What the task asks:
With the pictures removed, the data below must be transcribed in full and exactly.

(Recorded data)
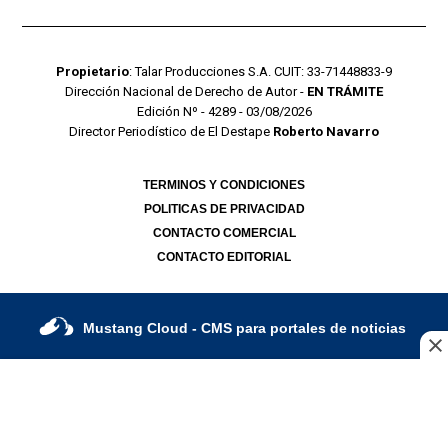
Propietario
: Talar Producciones S.A. CUIT: 33-71448833-9
Dirección Nacional de Derecho de Autor -
EN TRÁMITE
Edición Nº - 4289 - 03/08/2026
Director Periodístico de El Destape
Roberto Navarro
TERMINOS Y CONDICIONES
POLITICAS DE PRIVACIDAD
CONTACTO COMERCIAL
CONTACTO EDITORIAL
Mustang Cloud
- CMS para portales de noticias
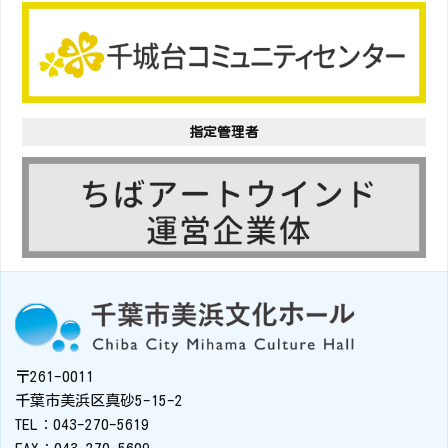
指定管理者
〒261-0011
千葉市美浜区真砂5-15-2
TEL：043-270-5619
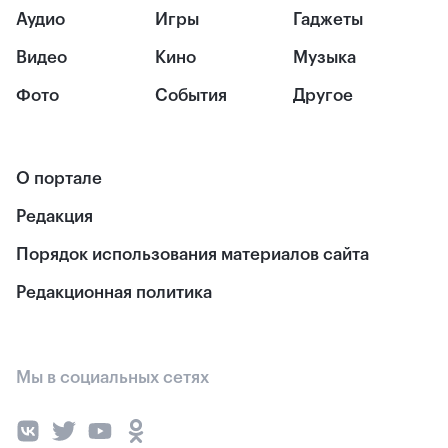
Аудио
Игры
Гаджеты
Видео
Кино
Музыка
Фото
События
Другое
О портале
Редакция
Порядок использования материалов сайта
Редакционная политика
Мы в социальных сетях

Answer section:
Propietario
: Talar Producciones S.A. CUIT: 33-71448833-9
Dirección Nacional de Derecho de Autor -
EN TRÁMITE
Edición Nº - 4289 - 03/08/2026
Director Periodístico de El Destape
Roberto Navarro
TERMINOS Y CONDICIONES
POLITICAS DE PRIVACIDAD
CONTACTO COMERCIAL
CONTACTO EDITORIAL
Mustang Cloud
- CMS para portales de noticias
指定管理者
〒261-0011
千葉市美浜区真砂5-15-2
TEL：043-270-5619
Аудио
Игры
Гаджеты
Видео
Кино
Музыка
Фото
События
Другое
О портале
Редакция
Порядок использования материалов сайта
Редакционная политика
Мы в социальных сетях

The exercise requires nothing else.